▶ ACTIVITY:
Only lines containing the string "Mumbai" belong in the answer; copy all of them from the entries.

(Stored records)
* * * * *
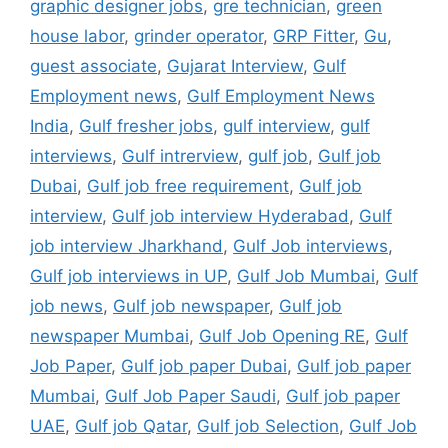
graphic designer jobs
,
gre technician
,
green
house labor
,
grinder operator
,
GRP Fitter
,
Gu
,
guest associate
,
Gujarat Interview
,
Gulf
Employment news
,
Gulf Employment News
India
,
Gulf fresher jobs
,
gulf interview
,
gulf
interviews
,
Gulf intrerview
,
gulf job
,
Gulf job
Dubai
,
Gulf job free requirement
,
Gulf job
interview
,
Gulf job interview Hyderabad
,
Gulf
job interview Jharkhand
,
Gulf Job interviews
,
Gulf job interviews in UP
,
Gulf Job Mumbai
,
Gulf
job news
,
Gulf job newspaper
,
Gulf job
newspaper Mumbai
,
Gulf Job Opening RE
,
Gulf
Job Paper
,
Gulf job paper Dubai
,
Gulf job paper
Mumbai
,
Gulf Job Paper Saudi
,
Gulf job paper
UAE
,
Gulf job Qatar
,
Gulf job Selection
,
Gulf Job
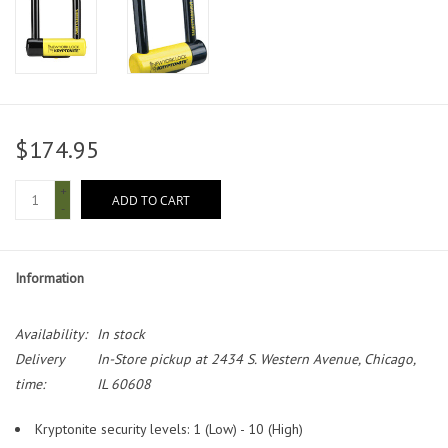
$174.95
+
ADD TO CART
-
Information
Availability:
In stock
Delivery
In-Store pickup at 2434 S. Western Avenue, Chicago,
time:
IL 60608
Kryptonite security levels: 1 (Low) - 10 (High)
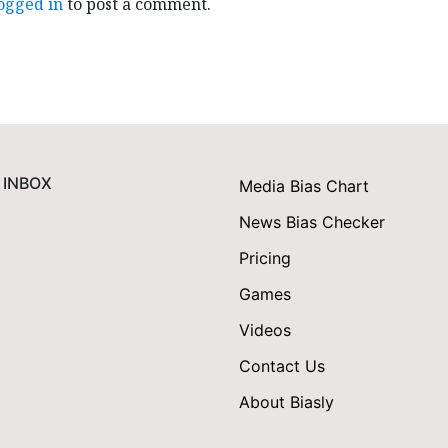
ogged in
to post a comment.
 INBOX
Media Bias Chart
News Bias Checker
Pricing
Games
Videos
Contact Us
About Biasly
* * * * *
▶ ANSWER BOX:
Gulf Job Mumbai
newspaper Mumbai
Mumbai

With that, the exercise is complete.